[<prev] [next>] [<thread-prev] [thread-next>] [day] [month] [year] [list]
Message-ID: <20120820145032.GA7469@localhost>
Date: Mon, 20 Aug 2012 22:50:32 +0800
From: Fengguang Wu <fengguang.wu@...el.com>
To: Namjae Jeon <linkinjeon@...il.com>
Cc: akpm@...ux-foundation.org, linux-kernel@...r.kernel.org,
Namjae Jeon <namjae.jeon@...sung.com>,
linux-fsdevel@...r.kernel.org, linux-nfs@...r.kernel.org,
Dave Chinner <david@...morbit.com>
Subject: Re: [PATCH 3/3] writeback: add dirty_ratio_time per bdi variable
(NFS write performance)
On Mon, Aug 20, 2012 at 09:48:42AM +0900, Namjae Jeon wrote:
> 2012/8/19, Fengguang Wu <fengguang.wu@...el.com>:
> > On Sat, Aug 18, 2012 at 05:50:02AM -0400, Namjae Jeon wrote:
> >> From: Namjae Jeon <namjae.jeon@...sung.com>
> >>
> >> This patch is based on suggestion by Wu Fengguang:
> >> https://lkml.org/lkml/2011/8/19/19
> >>
> >> kernel has mechanism to do writeback as per dirty_ratio and
> >> dirty_background
> >> ratio. It also maintains per task dirty rate limit to keep balance of
> >> dirty pages at any given instance by doing bdi bandwidth estimation.
> >>
> >> Kernel also has max_ratio/min_ratio tunables to specify percentage of
> >> writecache
> >> to control per bdi dirty limits and task throtelling.
> >>
> >> However, there might be a usecase where user wants a writeback tuning
> >> parameter to flush dirty data at desired/tuned time interval.
> >>
> >> dirty_background_time provides an interface where user can tune
> >> background
> >> writeback start time using /sys/block/sda/bdi/dirty_background_time
> >>
> >> dirty_background_time is used alongwith average bdi write bandwidth
> >> estimation
> >> to start background writeback.
> >
> > Here lies my major concern about dirty_background_time: the write
> > bandwidth estimation is an _estimation_ and will sure become wildly
> > wrong in some cases. So the dirty_background_time implementation based
> > on it will not always work to the user expectations.
> >
> > One important case is, some users (eg. Dave Chinner) explicitly take
> > advantage of the existing behavior to quickly create & delete a big
> > 1GB temp file without worrying about triggering unnecessary IOs.
> >
> Hi. Wu.
> Okay, I have a question.
>
> If making dirty_writeback_interval per bdi to tune short interval
> instead of background_time, We can get similar performance
> improvement.
> /sys/block/<device>/bdi/dirty_writeback_interval
> /sys/block/<device>/bdi/dirty_expire_interval
>
> NFS write performance improvement is just one usecase.
>
> If we can set interval/time per bdi, other usecases will be created
> by applying.
Per-bdi interval/time tunables, if there comes such a need, will in
essential be for data caching and safety. If turning them into some
requirement for better performance, the users will potential be
stretched on choosing the "right" value for balanced data cache,
safety and performance. Hmm, not a comfortable prospection.

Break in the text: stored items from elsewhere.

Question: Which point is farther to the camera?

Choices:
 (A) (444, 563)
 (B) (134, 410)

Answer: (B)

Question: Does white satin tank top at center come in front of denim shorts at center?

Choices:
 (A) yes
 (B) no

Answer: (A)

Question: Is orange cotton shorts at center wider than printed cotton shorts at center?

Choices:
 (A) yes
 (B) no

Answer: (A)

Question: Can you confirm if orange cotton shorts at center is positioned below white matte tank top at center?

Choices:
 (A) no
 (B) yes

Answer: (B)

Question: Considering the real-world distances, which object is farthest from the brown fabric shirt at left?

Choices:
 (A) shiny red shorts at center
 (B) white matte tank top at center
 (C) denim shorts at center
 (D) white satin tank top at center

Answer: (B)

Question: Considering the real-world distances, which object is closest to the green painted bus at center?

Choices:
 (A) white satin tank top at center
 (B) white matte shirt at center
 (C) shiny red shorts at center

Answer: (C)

> >The numbers are impressive! FYI, I tried another NFS specific approach
> >to avoid big NFS COMMITs, which achieved similar performance gains:
>
> >nfs: writeback pages wait queue
> >https://lkml.org/lkml/2011/10/20/235
>
> Thanks.
The NFS write queue, on the other hand, is directly aimed for
improving NFS performance, latency and responsiveness.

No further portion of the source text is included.